I use AIS here in Bangkok and I'm happy with them. Started off with True which was shite, terrible reception in some places. Never used DTAC.

----------


## The Fresh Prince

Oh and I forgot, AIS call you when your bill is due, so you don't need to open the mail from them and your fingers live longer.

----------


## Thormaturge

> I like AIS because the always call me on Birthday to wish me many happy returns and send me a Christmas present (at Christmas) which pisses my wife off every year because they never send her one.


They don't wish me a happy birthday.  Are you sure this isn't an old ladyfriend?  Would explain the wife's reaction.

----------


## Thormaturge

AIS countrywide for a couple of reasons.

A) It is the former Prime Minister's company and when he was PM he ensured it was the best service in Thailand in order to prevent competitors making real money.

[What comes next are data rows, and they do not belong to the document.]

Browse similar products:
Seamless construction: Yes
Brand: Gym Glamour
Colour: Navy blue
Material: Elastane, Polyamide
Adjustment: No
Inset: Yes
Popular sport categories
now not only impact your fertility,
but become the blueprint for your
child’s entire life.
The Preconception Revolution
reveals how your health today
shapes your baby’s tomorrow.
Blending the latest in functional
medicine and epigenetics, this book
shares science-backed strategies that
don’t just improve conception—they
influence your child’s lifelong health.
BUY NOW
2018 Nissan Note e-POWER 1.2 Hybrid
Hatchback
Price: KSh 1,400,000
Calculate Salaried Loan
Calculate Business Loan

B) He's coming back and the present government have already begun messing with DTAC.


True?  Don't make me laugh.

----------


## Agent_Smith

Always used AIS and never had any problems anywhere.

----------


## Stumpy

I use AIS and if you are a tech type person and use the phone for internet, updates, pic sending, email, Fagbook updates, and GPS, AIS is the best most stable provider. I have never had a dropped call or lost signal unless in a elevator.

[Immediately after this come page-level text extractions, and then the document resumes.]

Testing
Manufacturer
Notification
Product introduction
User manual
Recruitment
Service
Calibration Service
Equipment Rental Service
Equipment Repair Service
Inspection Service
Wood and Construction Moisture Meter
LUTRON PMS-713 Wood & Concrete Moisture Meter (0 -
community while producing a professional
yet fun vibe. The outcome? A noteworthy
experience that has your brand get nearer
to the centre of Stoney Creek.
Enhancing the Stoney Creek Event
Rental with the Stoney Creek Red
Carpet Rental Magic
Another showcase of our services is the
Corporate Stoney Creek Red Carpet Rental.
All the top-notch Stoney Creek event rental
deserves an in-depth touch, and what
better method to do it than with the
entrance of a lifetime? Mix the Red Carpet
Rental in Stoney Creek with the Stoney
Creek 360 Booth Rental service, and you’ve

Again, as others noted, depends on what are you doing with your phone and what your budget is.

----------


## Bogon

> I like AIS because the always call me on Birthday to wish me many happy returns and send me a Christmas present (at Christmas) which pisses my wife off every year because they never send her one.


Sure it's not the wife winding you up? Bet her and her mates have a right laugh every B'day and Xmas sitting in another room prank calling the husbands. :Smile:

----------


## Ratchaburi

I have three accounts with DTAC 1 for 15 year now no problems.
You can put true in the shiter as that is were they belong.

----------


## sabang

True is shite, outside of the major human ant colonies. You don't even get a signal up here. DTAC is mostly OK- but around here it's still pretty dodgy.

AIS/ 12Call (same network) is the best for nation wide coverage, but even they are far from great around this way.

----------


## sabaii sabaii

AIS send you loads of spam text messages, until you learn how to turn them off

I had problems in Bangkok with reception on DTAC

I use True in Bangkok, but as some have said, 1-2 call is probably the better package all over Thailand.

Sim cards are cheap, get a dual sim phone, 

Get yourself Dual girlfriends too

T.I.T  :Smile:

----------


## baobao

> AIS send you loads of spam text messages, until you learn how to turn them off
> 
> T.I.T


I'm ready to learn.  How do you turn them off?

----------


## The Fresh Prince

> I'm ready to learn. How do you turn them off?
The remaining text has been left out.